The only thing that the Simpsons could be seen to promoting is nationalistc sterotypes, and, again, I really don't see that as seperate from the whole make fun of everybody thing. I mean, as dbrown noted a lot of these are sterotypes, and while they are a crutch in the real world, they may be appropiate for comedy. It's a just a matter of perspective and aplication, and the right nose for what is funny, and what is offensive.

I'm reminded of a moment in the series where the writers recognized that they were crafting a televised Bible for American culture (although, I can imagine its axiomatic humor has reached beyond and enriched the lives and souls of other peoples). While this particular exchange refers more specifically to religion and not issues of race, it's a very relevant piece to reflect on when thinking about humor and offense:

Episode: Homer the Heretic (Homer is conversing with Apu about the statue of Ganesha sitting on the counter)
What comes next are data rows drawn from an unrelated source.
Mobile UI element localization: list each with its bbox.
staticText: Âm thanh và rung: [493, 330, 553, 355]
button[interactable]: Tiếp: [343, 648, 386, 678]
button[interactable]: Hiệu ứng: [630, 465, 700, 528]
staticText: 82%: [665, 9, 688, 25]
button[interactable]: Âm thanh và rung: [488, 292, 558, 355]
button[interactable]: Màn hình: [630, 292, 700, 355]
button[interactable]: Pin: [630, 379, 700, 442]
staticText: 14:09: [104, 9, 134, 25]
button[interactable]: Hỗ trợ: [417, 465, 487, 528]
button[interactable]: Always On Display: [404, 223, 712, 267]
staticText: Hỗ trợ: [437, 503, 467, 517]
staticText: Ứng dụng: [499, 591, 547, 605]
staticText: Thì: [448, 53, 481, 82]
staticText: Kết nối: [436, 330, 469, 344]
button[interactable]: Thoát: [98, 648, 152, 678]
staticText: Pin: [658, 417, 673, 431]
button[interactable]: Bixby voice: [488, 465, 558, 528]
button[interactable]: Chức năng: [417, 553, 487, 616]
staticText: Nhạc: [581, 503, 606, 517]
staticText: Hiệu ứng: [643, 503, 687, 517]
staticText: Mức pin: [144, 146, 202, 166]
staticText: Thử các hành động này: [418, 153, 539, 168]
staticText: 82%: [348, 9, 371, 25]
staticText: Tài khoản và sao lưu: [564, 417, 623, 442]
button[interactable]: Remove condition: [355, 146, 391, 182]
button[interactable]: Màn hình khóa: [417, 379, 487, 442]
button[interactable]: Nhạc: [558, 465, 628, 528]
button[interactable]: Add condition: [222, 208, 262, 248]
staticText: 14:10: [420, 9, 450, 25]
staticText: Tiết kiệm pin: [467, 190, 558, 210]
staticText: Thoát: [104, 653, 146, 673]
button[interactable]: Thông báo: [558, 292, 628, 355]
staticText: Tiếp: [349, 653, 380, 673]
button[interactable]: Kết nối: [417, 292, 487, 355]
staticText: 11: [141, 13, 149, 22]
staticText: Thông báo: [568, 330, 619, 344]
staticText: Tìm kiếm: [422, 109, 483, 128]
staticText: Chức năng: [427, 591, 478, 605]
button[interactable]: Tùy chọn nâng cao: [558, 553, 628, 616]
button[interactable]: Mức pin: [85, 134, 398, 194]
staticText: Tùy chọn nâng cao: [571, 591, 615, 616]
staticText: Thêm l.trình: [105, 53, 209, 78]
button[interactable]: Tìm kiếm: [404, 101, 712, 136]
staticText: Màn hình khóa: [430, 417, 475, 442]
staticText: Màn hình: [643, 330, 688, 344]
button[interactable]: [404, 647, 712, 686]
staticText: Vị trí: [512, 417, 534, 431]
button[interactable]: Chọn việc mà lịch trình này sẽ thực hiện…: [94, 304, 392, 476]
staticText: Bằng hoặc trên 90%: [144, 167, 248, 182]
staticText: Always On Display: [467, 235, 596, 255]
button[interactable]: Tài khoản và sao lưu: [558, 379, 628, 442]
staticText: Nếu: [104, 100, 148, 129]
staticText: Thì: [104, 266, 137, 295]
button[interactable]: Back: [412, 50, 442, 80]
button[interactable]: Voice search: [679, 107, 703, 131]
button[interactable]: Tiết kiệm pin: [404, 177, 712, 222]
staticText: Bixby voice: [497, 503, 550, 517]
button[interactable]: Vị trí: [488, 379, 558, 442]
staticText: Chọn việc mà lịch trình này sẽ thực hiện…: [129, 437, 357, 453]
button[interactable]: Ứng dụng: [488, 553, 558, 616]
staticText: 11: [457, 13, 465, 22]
Homer: Hey, Ganesha, wanna peanut?
Apu: Sir, please do not offer my god a peanut.
Homer: No offense, Apu, but when they were handing out religions, you must've been out taking a whiz.
Apu: (angrily) Mr. Simpson, please pay for your purchases and get out and(cheerily) come again!

Much of the humor in the situation, granted, derives from the use of the characters as stereotypes, but focus on the reactions to the lines (yours and the characters). Why might Homer's first line be considered amusing (while clearly Apu does not)? How is his second line different from his first? Does Homer now become a bigot or is he just an asshole?